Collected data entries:
━━━

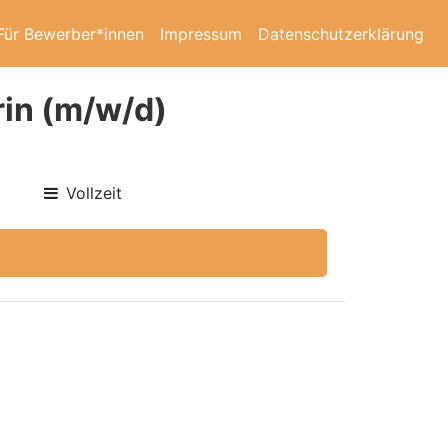
Für Bewerber*innen
Impressum
Datenschutzerklärung
rin (m/w/d)
Vollzeit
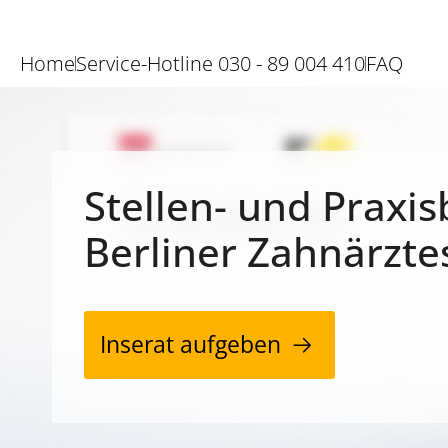
Home
Service-Hotline 030 - 89 004 410
FAQ
Stellen- und Praxis
Berliner Zahnärzte
Inserat aufgeben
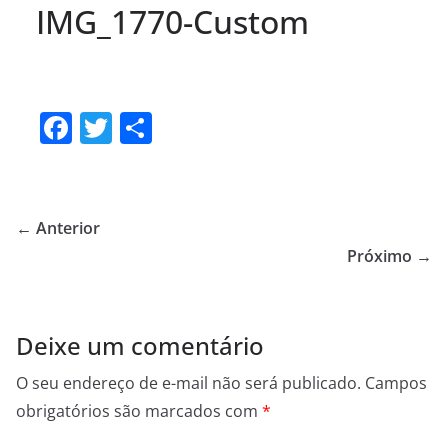
IMG_1770-Custom
F
T
S
a
w
h
c
itt
ar
e
er
e
← Anterior
b
Próximo →
o
o
Deixe um comentário
k
O seu endereço de e-mail não será publicado.
Campos
obrigatórios são marcados com
*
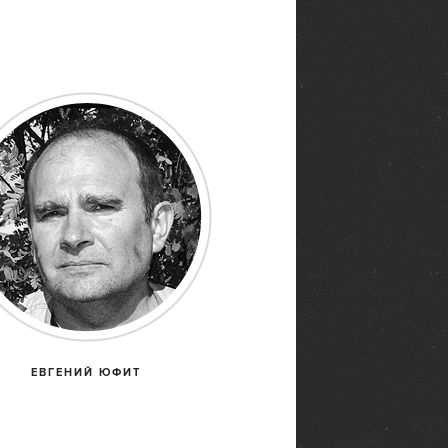
ЕВГЕНИЙ ЮФИТ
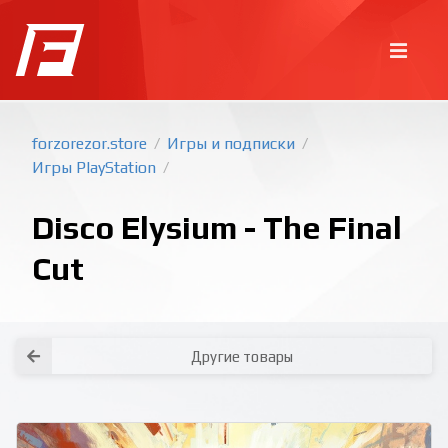
forzorezor.store
Игры и подписки
/
/
Игры PlayStation
/
Disco Elysium - The Final
Cut
Покупка игр
PlayStation
Как создать аккаунт PlayStation с
турецким регионом?
Как включить 2х факторную
верификацию? Что такое TOTP
ключ?
Другие товары
Xbox
Как создать аккаунт Microsoft с
турецким регионом?
Все вопросы и ответы
Написать оператору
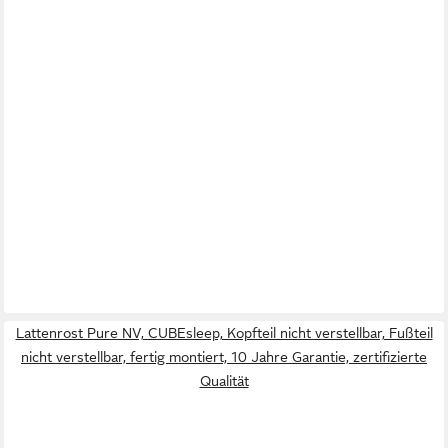
Lattenrost Pure NV, CUBEsleep, Kopfteil nicht verstellbar, Fußteil
nicht verstellbar, fertig montiert, 10 Jahre Garantie, zertifizierte
Qualität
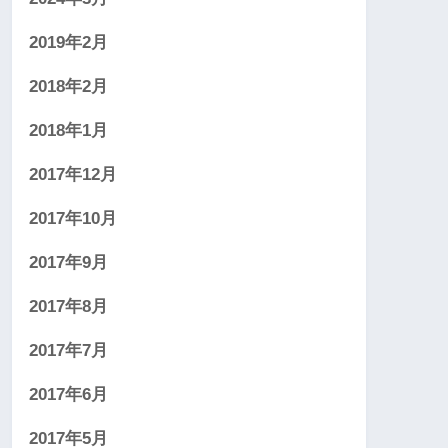
2019年2月
2018年2月
2018年1月
2017年12月
2017年10月
2017年9月
2017年8月
2017年7月
2017年6月
2017年5月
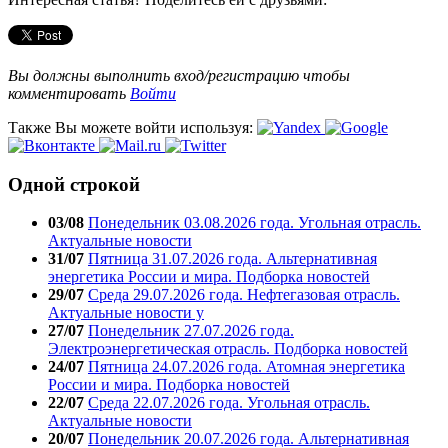
Вы должны выполнить вход/регистрацию чтобы
комментировать
Войти
Также Вы можете войти используя:
Одной строкой
03/08
Понедельник 03.08.2026 года. Угольная отрасль.
Актуальные новости
31/07
Пятница 31.07.2026 года. Альтернативная
энергетика России и мира. Подборка новостей
29/07
Среда 29.07.2026 года. Нефтегазовая отрасль.
Актуальные новости у
27/07
Понедельник 27.07.2026 года.
Электроэнергетическая отрасль. Подборка новостей
24/07
Пятница 24.07.2026 года. Атомная энергетика
России и мира. Подборка новостей
22/07
Среда 22.07.2026 года. Угольная отрасль.
Актуальные новости
20/07
Понедельник 20.07.2026 года. Альтернативная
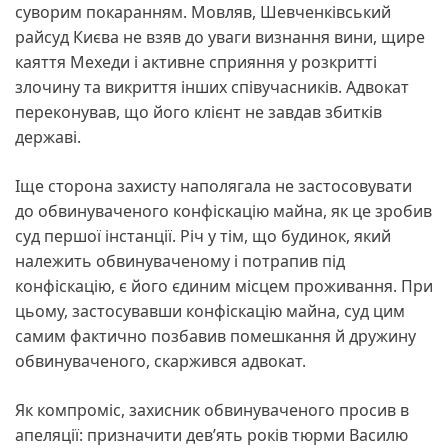
суворим покаранням. Мовляв, Шевченківський
райсуд Києва не взяв до уваги визнання вини, щире
каяття Мехеди і активне сприяння у розкритті
злочину та викриття інших співучасників. Адвокат
переконував, що його клієнт не завдав збитків
державі.
Іще сторона захисту наполягала не застосовувати
до обвинуваченого конфіскацію майна, як це зробив
суд першої інстанції. Річ у тім, що будинок, який
належить обвинуваченому і потрапив під
конфіскацію, є його єдиним місцем проживання. При
цьому, застосувавши конфіскацію майна, суд цим
самим фактично позбавив помешкання й дружину
обвинуваченого, скаржився адвокат.
Як компроміс, захисник обвинуваченого просив в
апеляції: призначити дев’ять років тюрми Василю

━━━

▸ **What you should do**:
Would you copy every line of the entries in which "года" appears?

▸ **Answer section**:
Понедельник 03.08.2026 года. Угольная отрасль.
Пятница 31.07.2026 года. Альтернативная
Среда 29.07.2026 года. Нефтегазовая отрасль.
Понедельник 27.07.2026 года.
Пятница 24.07.2026 года. Атомная энергетика
Среда 22.07.2026 года. Угольная отрасль.
Понедельник 20.07.2026 года. Альтернативная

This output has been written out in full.